Kamala Harris first approached Barack Obama during the Democratic National Convention in August when she accepted her party’s nomination for that election.

After weeks of media reports that the couple was counting on Joe Biden to leave the presidential race, both he and his wife, Michelle, gave speeches that were greeted with enthusiastic applause by Democratic delegates.

Now they’re becoming a fixture at the campaign hearing. Mr. Obama met with Ms. Harris in Michigan on Friday, and other events with them are planned in the coming weeks.

It’s clear why the Harris campaign enlisted the Obamas in these final weeks of the campaign. Mr. Obama is one of the most electorally successful Americans ever, and polls show Ms. Harris’s support is weakening among black men, a constituency she is well-suited to appeal to.

During debates over who would replace Mr. Biden, Ms. Obama was consistently ranked by Democrats as the preferred candidate ahead of Ms. Harris.

What’s less obvious is that the superstar political couple will do anything to help this time.

Both come from an era before Donald Trump, whose seductive brand of populism and machismo upended the Democratic Party’s coalition of blue-collar voters and liberals.

Mr. Obama made his name as an Illinois senator with a remarkable talent for upbeat rhetoric, but over the past eight years politics has been so divided that negative campaigning has been the name of the game.

The Obamas now directly criticize Trump when they speak and echo Ms. Harris’s doomed messages about the threat he poses to democracy.

This line of argument has not proven effective in winning back the support of voters who have flipped to Trump over the past four years; many of these voters find his message of national renewal more appealing.

There are also differences in the way Ms. Harris, who is of Indian and Jamaican-American heritage, thinks and talks about race.

Mr. Obama has a complicated legacy, but he is rightly remembered as the first black man to reach the White House.

Ms. Harris, meanwhile, is avoiding the topic of her ethnicity for fear of discouraging intolerant voters. The fact that she is a characteristic woman whom Hillary Clinton put at the center of her campaign is similarly ignored.

It’s also unclear whether the Obamas can help Ms. Harris address the biggest issue facing her campaign: voters distrusting her on the economy or immigration.

Mr.

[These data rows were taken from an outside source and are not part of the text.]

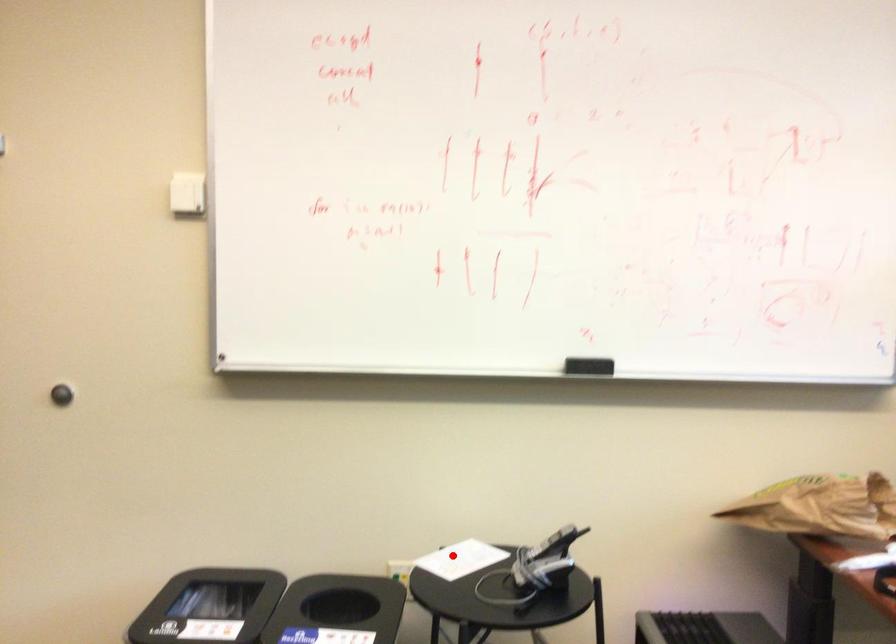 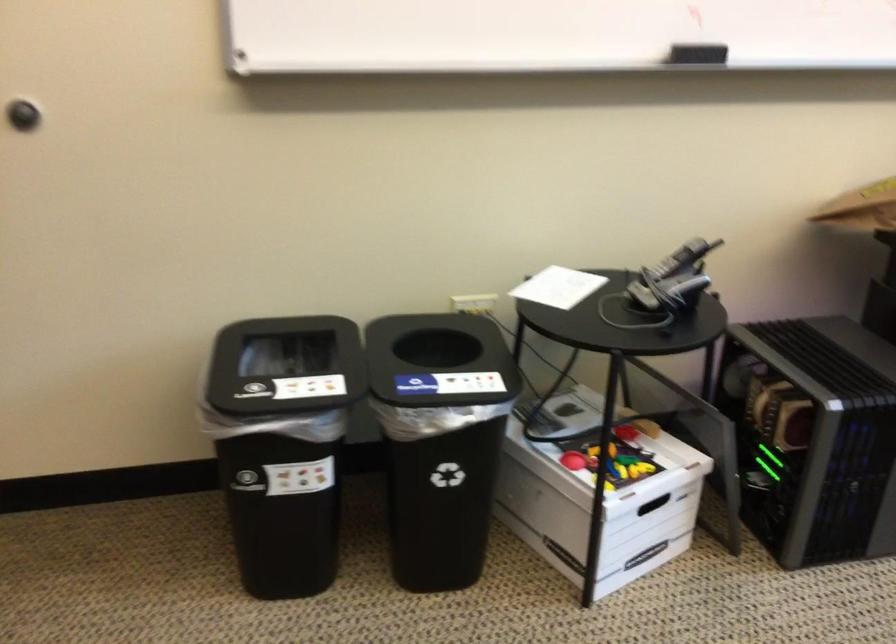 In the second image, find the point that corresponds to the highlighted location in the first image.

(558, 287) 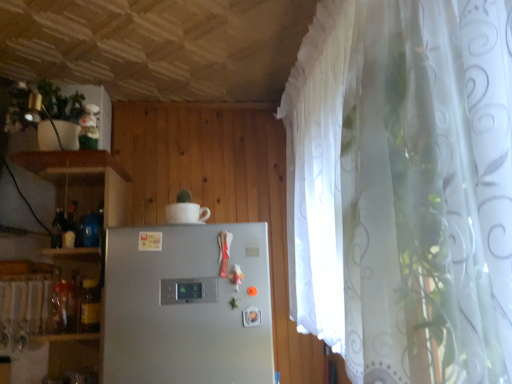 Question: In terms of width, does white glossy cup at upper center look wider or thinner when compared to satin silver refrigerator at center?

Choices:
 (A) thin
 (B) wide

Answer: (A)

Question: Do you think white glossy cup at upper center is within satin silver refrigerator at center, or outside of it?

Choices:
 (A) outside
 (B) inside

Answer: (A)

Question: From the image's perspective, is white glossy cup at upper center located above or below satin silver refrigerator at center?

Choices:
 (A) above
 (B) below

Answer: (A)

Question: Considering the positions of satin silver refrigerator at center and white glossy cup at upper center in the image, is satin silver refrigerator at center taller or shorter than white glossy cup at upper center?

Choices:
 (A) short
 (B) tall

Answer: (B)

Question: Choose the correct answer: Is satin silver refrigerator at center inside white glossy cup at upper center or outside it?

Choices:
 (A) outside
 (B) inside

Answer: (A)

Question: In terms of size, does satin silver refrigerator at center appear bigger or smaller than white glossy cup at upper center?

Choices:
 (A) small
 (B) big

Answer: (B)

Question: From the image's perspective, relative to white glossy cup at upper center, is satin silver refrigerator at center above or below?

Choices:
 (A) above
 (B) below

Answer: (B) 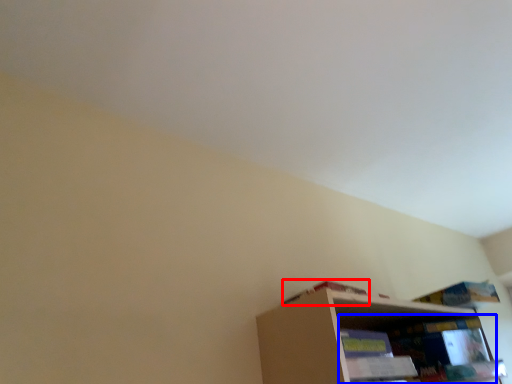 Question: Which object is closer to the camera taking this photo, book (highlighted by a red box) or shelf (highlighted by a blue box)?

Choices:
 (A) book
 (B) shelf

Answer: (A) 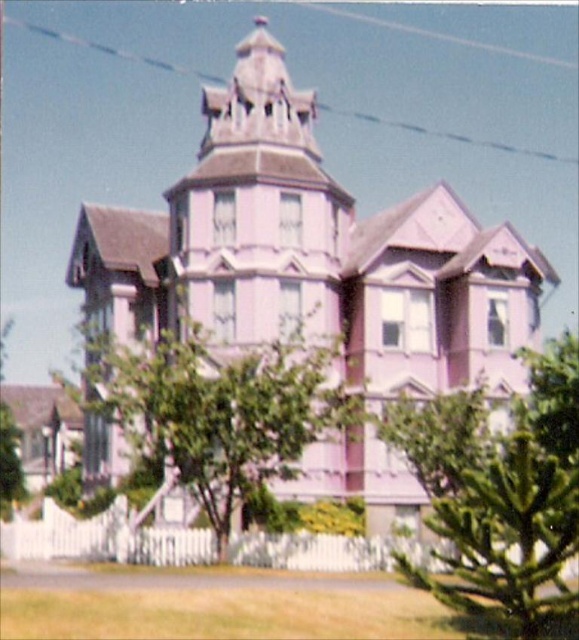 You are standing in the yard of the Victorian house and want to plant a new tree. The existing trees are the green leafy tree at center and the green leafy tree at lower left. Which tree is closer to you?

The green leafy tree at lower left is closer to you because the green leafy tree at center is positioned over it, indicating it is behind and farther away.

You are standing in front of the Victorian house and notice two trees in the yard. Which tree, the green textured tree at lower right or the green leafy tree at lower left, is closer to you?

The green textured tree at lower right is closer to you because it is positioned in front of the green leafy tree at lower left. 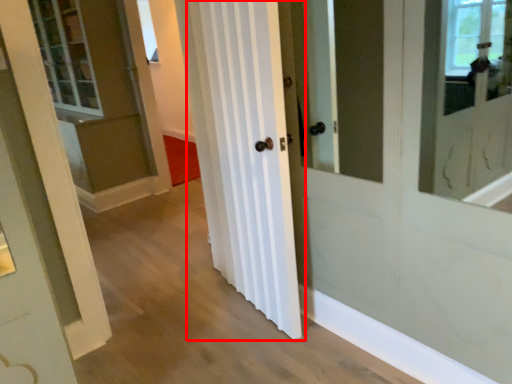 Question: From the image's perspective, considering the relative positions of curtain (annotated by the red box) and window in the image provided, where is curtain (annotated by the red box) located with respect to the staircase?

Choices:
 (A) above
 (B) below

Answer: (B) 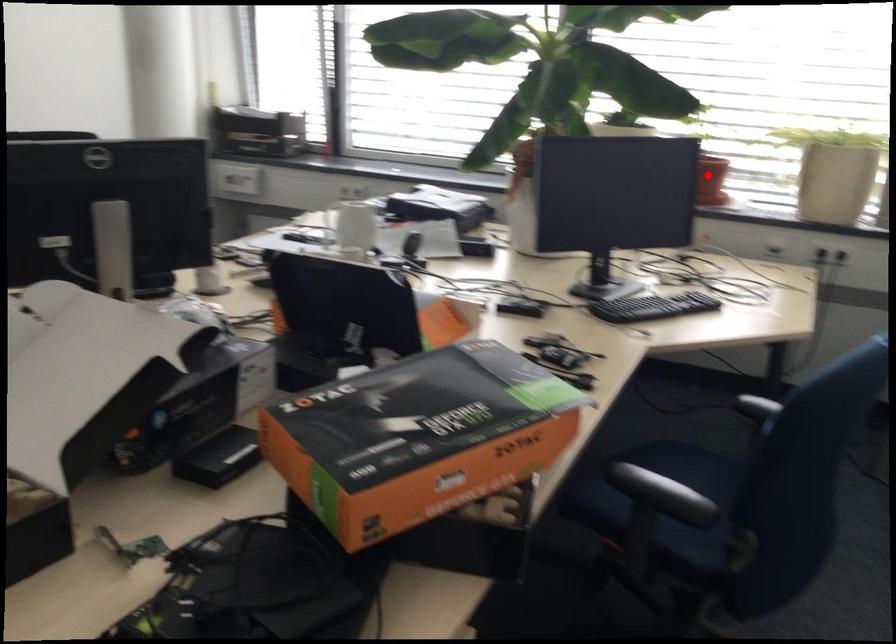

Obama is remembered for passage of the Affordable Care Act and other work on Social Security, but his record on immigration has been largely forgotten. If the topic comes up in political discussions, it’s usually to point out that he, too, has faced numerous illegal crossings along the southern U.S. border.

His economic credit for America’s recovery after the economic collapse of 2008 does not easily translate to an era when inflation, not growth, is the main topic of discussion.

In short, the Obamas are good at reminding voters that they once supported a progressive and optimistic party he led and is now represented by Ms. Harris.

They’re unlikely to do him much harm on the campaign trail, but their political appeal doesn’t carry the weight it once did. Whatever the problem with Harris’ campaign, the Obamas are not the solution.